Ritengo sia ingenua, a tal proposito, la lamentazione rispetto alla perdita di sovranità degli Stati a beneficio di queste corporations, che si sta rinnovando recentemente anche a proposito dei trattati oggetto della nostra intervista ed in particolare in merito alla sistematica incorporazione in essi dei cosiddetti Investment-State Dispute Settlements. Infatti, nel quadro del neoliberismo gli Stati sono lo strumento precipuo di produzione artificiale e aggressiva dei mercati, di istituzione e regolazione continua dei meccanismi della concorrenza generalizzata, di imposizione macro- e micro-fisica della forma di vita legata al motivo del guadagno monetario su ogni altro motivo sociale, di contenimento e finanche distruzione violenta delle classi o categorie sociali “pericolose”, non assorbibili entro le dinamiche di valorizzazione del capitale.

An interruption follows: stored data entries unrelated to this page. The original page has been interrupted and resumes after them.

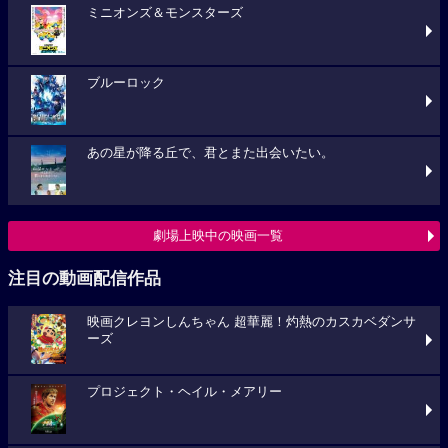
ミニオンズ＆モンスターズ
ブルーロック
あの星が降る丘で、君とまた出会いたい。
劇場上映中の映画一覧
注目の動画配信作品
映画クレヨンしんちゃん 超華麗！灼熱のカスカベダンサ
ーズ
プロジェクト・ヘイル・メアリー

Altre prevedibili tipologie di impatto sociale, discendono da queste due principali sopra discusse e hanno a che fare principalmente con l’accelerazione dei processi di mercificazione, i rapporti di potere nel quadro del nuovo assetto del mercato del lavoro, e la questione ambientale. Oltre a queste, una particolarmente degna di nota riguarda la questione relativa al processo di digitalizzazione di tutti gli aspetti della realtà sociale, portato avanti dalle potentissime corporations americane legate allo sviluppo del web. Essa è troppo poco considerata nei dibattiti, benché dal mio punto di vista sia strategica per maturare intelligenza dei processi storici in atto. La questione dei big data digitali, espropriati, accumulati, trattati, venduti e impiegati a scopi commerciali e politici da parte di quei soggetti, va letta infatti all’interno del processo di radicale riconfigurazione dei rapporti di potere in seno alla società, e dello sviluppo di una nuova piattaforma storica di riarticolazione delle vecchie e nuove effettività dei poteri. Questo tema dovrebbe destare grande attenzione, preoccupazione e capacità di intervento politico da parte dei movimenti.

Perché il Trattato mina particolarmente il settore agro-alimentare e nello specifico le reti alternative di cibo, molto importanti per il nostro paese?

Il trattato mina il settore agro-alimentare europeo e, più in particolare, le capacità di sviluppare pratiche sociali legate alla prospettiva della sovranità alimentare innanzitutto per le differenze strutturali che caratterizzano questi settori negli Stati Uniti e in Europa. A tal proposito, il dato più emblematico è quello relativo alla dimensione media dell’impresa agricola statunitense, più grande di tredici volte rispetto a quella europea, a fronte del fatto che gli agricoltori statunitensi siano meno di un sesto di quelli del vecchio continente. Questa grande concentrazione di capitali in questo settore legato al soddisfacimento dei bisogni vitali dell’alimentazione, e a questioni nevralgiche quali la qualità del cibo e la più complessiva relazione tra le società e i territori, non può non destare preoccupazioni. Inoltre, particolarmente rilevante è al proposito è l’altra grande differenza strutturare che caratterizza il settore agro-alimentare dei due continenti: quella relativa al differente approccio rispetto alla liceità dell’uso di OGM, nonché di sostanze chimiche giudicate pericolose per la salute degli esseri umani, degli animali e dei vegetali.